START Records for the task

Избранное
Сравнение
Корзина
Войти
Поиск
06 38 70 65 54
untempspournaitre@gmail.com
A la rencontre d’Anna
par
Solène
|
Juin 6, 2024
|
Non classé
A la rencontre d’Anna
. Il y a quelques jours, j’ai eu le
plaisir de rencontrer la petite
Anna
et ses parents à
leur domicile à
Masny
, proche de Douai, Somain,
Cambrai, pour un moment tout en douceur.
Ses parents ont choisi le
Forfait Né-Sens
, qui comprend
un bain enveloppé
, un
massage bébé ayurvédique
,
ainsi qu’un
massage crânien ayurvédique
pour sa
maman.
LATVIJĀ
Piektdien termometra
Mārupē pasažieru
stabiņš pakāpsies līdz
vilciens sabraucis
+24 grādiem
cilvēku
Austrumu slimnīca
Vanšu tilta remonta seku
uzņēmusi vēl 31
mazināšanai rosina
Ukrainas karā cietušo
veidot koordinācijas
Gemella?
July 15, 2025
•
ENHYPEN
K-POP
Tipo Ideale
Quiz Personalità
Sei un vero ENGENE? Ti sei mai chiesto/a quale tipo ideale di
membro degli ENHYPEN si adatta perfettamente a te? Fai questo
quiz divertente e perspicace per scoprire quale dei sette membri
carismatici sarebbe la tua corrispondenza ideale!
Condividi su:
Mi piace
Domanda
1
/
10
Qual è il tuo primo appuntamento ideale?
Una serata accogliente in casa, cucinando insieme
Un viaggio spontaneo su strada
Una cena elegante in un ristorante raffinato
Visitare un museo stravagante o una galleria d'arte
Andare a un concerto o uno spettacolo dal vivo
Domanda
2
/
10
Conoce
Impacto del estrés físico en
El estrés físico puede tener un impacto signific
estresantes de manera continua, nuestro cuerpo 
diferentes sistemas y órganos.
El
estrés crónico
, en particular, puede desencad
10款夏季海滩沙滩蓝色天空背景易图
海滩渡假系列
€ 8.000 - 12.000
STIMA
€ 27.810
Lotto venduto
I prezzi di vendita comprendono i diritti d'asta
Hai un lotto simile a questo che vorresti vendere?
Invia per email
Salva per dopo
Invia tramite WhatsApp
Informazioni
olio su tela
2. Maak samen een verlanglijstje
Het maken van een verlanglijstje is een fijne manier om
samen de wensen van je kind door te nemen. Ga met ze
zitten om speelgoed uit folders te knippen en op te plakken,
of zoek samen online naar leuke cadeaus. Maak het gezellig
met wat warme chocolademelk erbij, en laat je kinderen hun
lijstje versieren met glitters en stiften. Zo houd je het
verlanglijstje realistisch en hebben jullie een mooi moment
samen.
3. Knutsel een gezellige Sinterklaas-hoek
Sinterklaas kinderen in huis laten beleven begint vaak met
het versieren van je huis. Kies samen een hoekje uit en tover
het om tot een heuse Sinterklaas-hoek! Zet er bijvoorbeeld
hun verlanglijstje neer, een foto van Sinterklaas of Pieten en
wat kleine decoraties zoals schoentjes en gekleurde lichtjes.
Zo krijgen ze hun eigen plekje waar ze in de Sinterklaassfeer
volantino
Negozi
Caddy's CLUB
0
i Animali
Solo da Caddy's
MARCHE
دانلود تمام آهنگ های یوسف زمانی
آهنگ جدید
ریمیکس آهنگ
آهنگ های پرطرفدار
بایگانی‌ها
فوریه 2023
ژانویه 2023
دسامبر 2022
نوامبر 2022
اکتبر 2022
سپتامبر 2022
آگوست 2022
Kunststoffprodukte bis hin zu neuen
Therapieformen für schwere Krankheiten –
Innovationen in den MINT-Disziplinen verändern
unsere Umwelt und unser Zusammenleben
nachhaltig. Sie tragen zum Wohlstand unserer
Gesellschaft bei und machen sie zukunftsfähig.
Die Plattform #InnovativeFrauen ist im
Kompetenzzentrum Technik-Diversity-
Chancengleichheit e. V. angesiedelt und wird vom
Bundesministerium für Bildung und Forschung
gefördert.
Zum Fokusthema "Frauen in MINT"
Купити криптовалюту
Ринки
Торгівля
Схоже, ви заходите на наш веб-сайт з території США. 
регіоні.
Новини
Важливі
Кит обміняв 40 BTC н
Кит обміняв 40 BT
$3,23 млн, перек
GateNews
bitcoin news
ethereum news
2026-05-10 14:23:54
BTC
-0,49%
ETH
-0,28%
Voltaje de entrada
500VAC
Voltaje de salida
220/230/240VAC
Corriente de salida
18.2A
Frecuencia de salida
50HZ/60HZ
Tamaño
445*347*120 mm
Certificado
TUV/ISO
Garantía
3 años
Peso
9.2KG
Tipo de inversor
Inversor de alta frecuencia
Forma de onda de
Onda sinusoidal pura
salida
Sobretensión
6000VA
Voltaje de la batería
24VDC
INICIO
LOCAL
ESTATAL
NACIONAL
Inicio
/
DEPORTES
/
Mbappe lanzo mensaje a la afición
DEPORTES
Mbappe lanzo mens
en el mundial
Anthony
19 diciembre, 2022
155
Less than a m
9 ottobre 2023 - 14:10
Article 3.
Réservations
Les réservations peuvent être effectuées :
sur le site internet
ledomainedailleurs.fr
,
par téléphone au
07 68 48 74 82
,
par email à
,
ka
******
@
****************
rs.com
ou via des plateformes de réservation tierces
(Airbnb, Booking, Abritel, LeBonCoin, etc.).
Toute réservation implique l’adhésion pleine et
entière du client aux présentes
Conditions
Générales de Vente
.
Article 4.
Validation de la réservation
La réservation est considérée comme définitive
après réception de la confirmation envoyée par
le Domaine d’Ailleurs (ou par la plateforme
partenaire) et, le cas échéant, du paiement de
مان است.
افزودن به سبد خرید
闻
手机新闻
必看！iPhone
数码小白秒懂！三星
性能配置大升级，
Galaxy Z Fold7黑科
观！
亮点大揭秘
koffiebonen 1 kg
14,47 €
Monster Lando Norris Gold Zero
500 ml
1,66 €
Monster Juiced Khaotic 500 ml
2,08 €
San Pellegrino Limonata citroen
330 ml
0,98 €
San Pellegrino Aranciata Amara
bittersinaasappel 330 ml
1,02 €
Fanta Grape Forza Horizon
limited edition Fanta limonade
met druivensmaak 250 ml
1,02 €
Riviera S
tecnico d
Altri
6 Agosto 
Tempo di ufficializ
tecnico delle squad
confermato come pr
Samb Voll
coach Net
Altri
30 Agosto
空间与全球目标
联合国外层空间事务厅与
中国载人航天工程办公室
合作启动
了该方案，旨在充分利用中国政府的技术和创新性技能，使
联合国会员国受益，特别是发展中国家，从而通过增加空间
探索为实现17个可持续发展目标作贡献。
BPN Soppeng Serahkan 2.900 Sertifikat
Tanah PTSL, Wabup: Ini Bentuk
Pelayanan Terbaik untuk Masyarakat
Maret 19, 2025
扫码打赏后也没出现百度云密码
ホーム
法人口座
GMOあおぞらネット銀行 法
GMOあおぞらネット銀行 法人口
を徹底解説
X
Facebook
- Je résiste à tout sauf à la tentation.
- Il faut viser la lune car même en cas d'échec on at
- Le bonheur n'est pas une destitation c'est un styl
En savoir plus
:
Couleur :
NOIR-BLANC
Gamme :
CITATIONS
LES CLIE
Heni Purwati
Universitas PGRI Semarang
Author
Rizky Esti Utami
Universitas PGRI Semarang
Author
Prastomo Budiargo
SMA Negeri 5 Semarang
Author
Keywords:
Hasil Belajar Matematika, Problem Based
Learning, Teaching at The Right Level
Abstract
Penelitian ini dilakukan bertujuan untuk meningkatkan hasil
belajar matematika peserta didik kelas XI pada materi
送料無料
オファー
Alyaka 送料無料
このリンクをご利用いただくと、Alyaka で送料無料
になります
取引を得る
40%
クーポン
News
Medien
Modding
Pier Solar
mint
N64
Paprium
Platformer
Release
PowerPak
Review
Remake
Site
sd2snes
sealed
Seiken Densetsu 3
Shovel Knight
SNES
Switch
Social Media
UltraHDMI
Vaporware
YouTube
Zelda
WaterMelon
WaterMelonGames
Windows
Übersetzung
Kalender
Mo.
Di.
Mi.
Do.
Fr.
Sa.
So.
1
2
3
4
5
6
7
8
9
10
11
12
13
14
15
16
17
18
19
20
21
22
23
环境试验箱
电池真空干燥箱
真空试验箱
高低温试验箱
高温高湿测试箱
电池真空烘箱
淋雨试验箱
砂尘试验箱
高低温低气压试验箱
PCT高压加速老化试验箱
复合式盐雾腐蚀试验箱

END Records for the task

**Your task:** The answer must hold only the lines from the first line of the data through the line bearing "Impacto del estrés físico en", returned exactly.

**Response area:**
Избранное
Сравнение
Корзина
Войти
Поиск
06 38 70 65 54
untempspournaitre@gmail.com
A la rencontre d’Anna
par
Solène
|
Juin 6, 2024
|
Non classé
A la rencontre d’Anna
. Il y a quelques jours, j’ai eu le
plaisir de rencontrer la petite
Anna
et ses parents à
leur domicile à
Masny
, proche de Douai, Somain,
Cambrai, pour un moment tout en douceur.
Ses parents ont choisi le
Forfait Né-Sens
, qui comprend
un bain enveloppé
, un
massage bébé ayurvédique
,
ainsi qu’un
massage crânien ayurvédique
pour sa
maman.
LATVIJĀ
Piektdien termometra
Mārupē pasažieru
stabiņš pakāpsies līdz
vilciens sabraucis
+24 grādiem
cilvēku
Austrumu slimnīca
Vanšu tilta remonta seku
uzņēmusi vēl 31
mazināšanai rosina
Ukrainas karā cietušo
veidot koordinācijas
Gemella?
July 15, 2025
•
ENHYPEN
K-POP
Tipo Ideale
Quiz Personalità
Sei un vero ENGENE? Ti sei mai chiesto/a quale tipo ideale di
membro degli ENHYPEN si adatta perfettamente a te? Fai questo
quiz divertente e perspicace per scoprire quale dei sette membri
carismatici sarebbe la tua corrispondenza ideale!
Condividi su:
Mi piace
Domanda
1
/
10
Qual è il tuo primo appuntamento ideale?
Una serata accogliente in casa, cucinando insieme
Un viaggio spontaneo su strada
Una cena elegante in un ristorante raffinato
Visitare un museo stravagante o una galleria d'arte
Andare a un concerto o uno spettacolo dal vivo
Domanda
2
/
10
Conoce
Impacto del estrés físico en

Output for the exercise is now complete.